As State Treasurer Ken Miller pointed out in the most recent Oklahoma Economic Report, gross production tax receipts have fallen far below the previous year, even before taking into account the dedicated funds mentioned by the Oklahoman.

Next, the Oklahoman editorial attempts to change the subject to the irrelevant issues of Solyndra and renewable energy tax credits, federal initiatives which have absolutely nothing to do with Oklahoma’s oil and gas tax credits and nothing to do with any position that Oklahoma Policy Institute has ever taken.

OK Policy’s argument is simple:  tax exemptions created to encourage what were once novel and risky methods of drilling have become unnecessary and counterproductive now that these techniques are standard practice.  The Oklahoman editorial stated, “Oklahoma lawmakers determined years ago that staying competitive with Texas meant creating a modest tax credit for risky drilling.” But today, this type of drilling is no longer risky, and the tax credit is no longer modest. Ninety percent of the rigs operating in Oklahoma are engaged in horizontal drilling.

In Oklahoma, horizontal wells are exempt from state taxes for 48 months, even after project payback. Even Texas doesn’t provide that generous and unlimited a tax break. The cost of Oklahoma’s tax credit, already over one hundred million dollars annually, continues to grow.

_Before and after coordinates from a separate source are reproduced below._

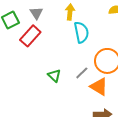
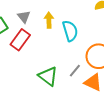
yellow arrow: (70, 12) -> (49, 20), moved
green triangle: (54, 76) -> (48, 76), size x1.5

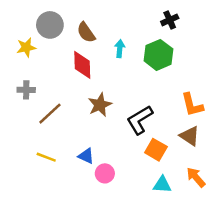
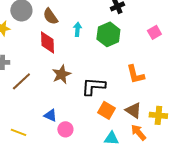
black L-shape: (140, 120) -> (93, 86), turned 35
brown triangle: (190, 136) -> (133, 110), moved
yellow line: (46, 157) -> (18, 132), moved

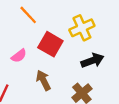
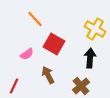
yellow cross: (82, 28) -> (95, 29), moved, turned -35
black arrow: (92, 60) -> (90, 58), turned -66

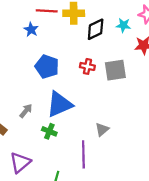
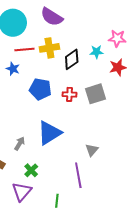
blue pentagon: (47, 67) -> (40, 89), moved
green cross: (49, 131) -> (31, 170), moved, turned 32

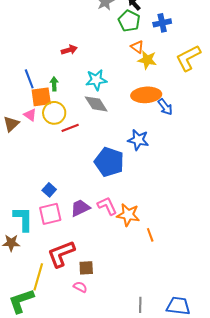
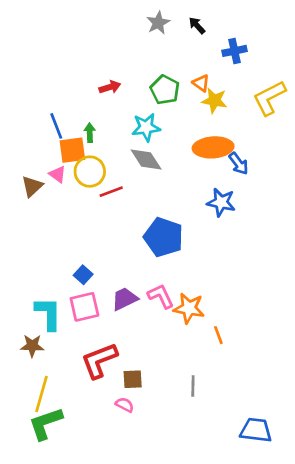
green pentagon: (129, 21) -> (165, 90), moved
blue star: (138, 140) -> (221, 202), moved
yellow line: (38, 277) -> (42, 394), moved
gray line: (140, 305) -> (193, 386), moved

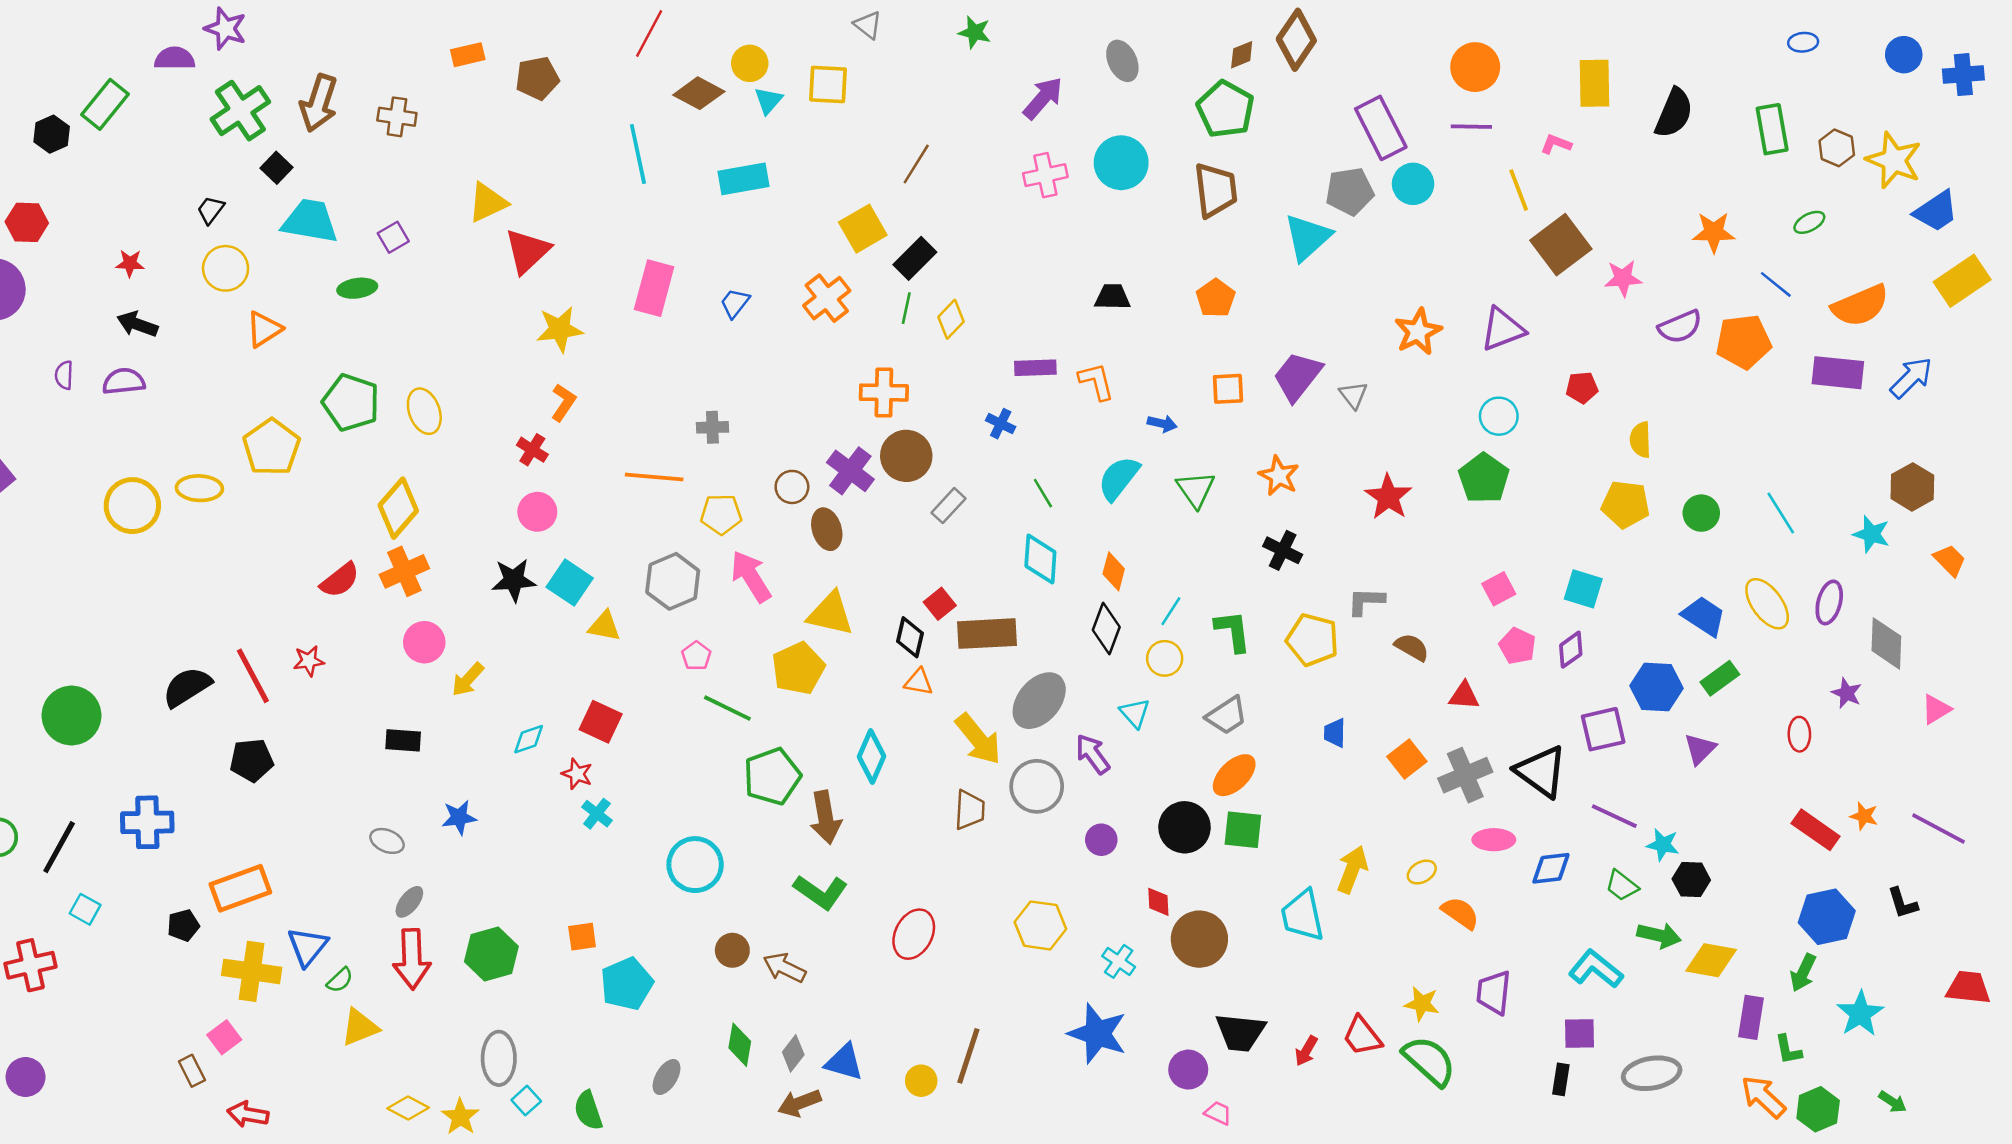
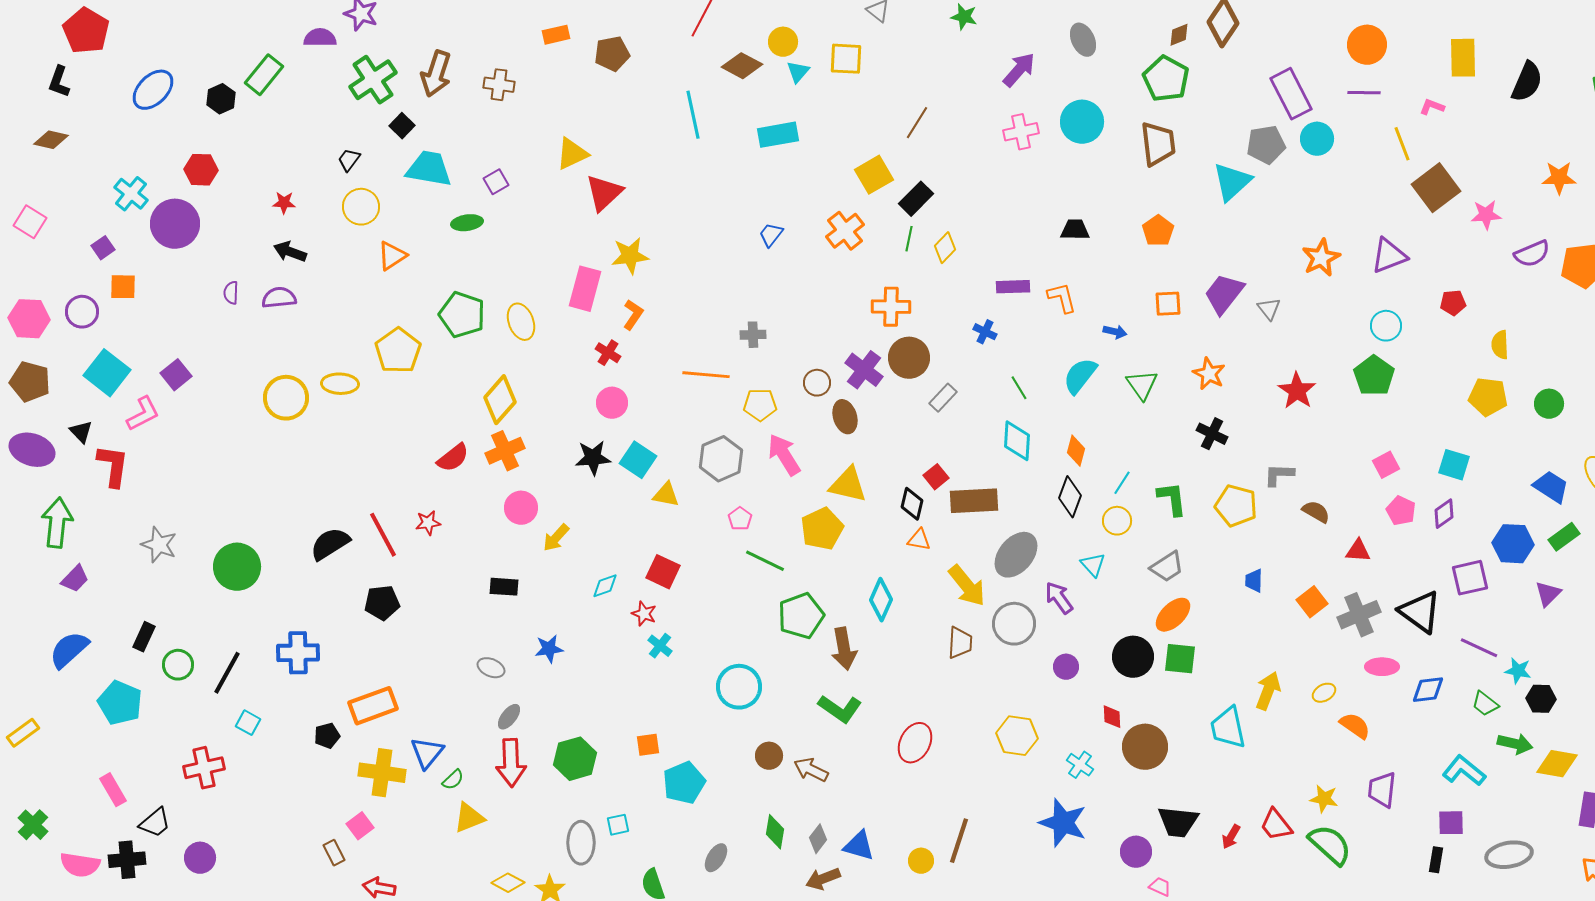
pink rectangle: (654, 288) -> (585, 289), moved
cyan square: (526, 1101) -> (618, 825), moved, turned 30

The oil and gas industry certainly contributes much to Oklahoma’s economy. It is also very politically influential. That shouldn’t be a reason to hand out tax credits long past their usefulness, at the expense of all Oklahoma taxpayers.  One of the few bipartisan agreements in the ongoing budget debates in Washington is that all tax loopholes should be on the table and tested against current realities.  This is what OK Policy seeks for Oklahoma.

Oklahoma Policy Institute stands for fiscal responsibility, expanded economic opportunity, and the fair and efficient delivery of core government services. For all these principles, it’s time to curb this tax giveaway.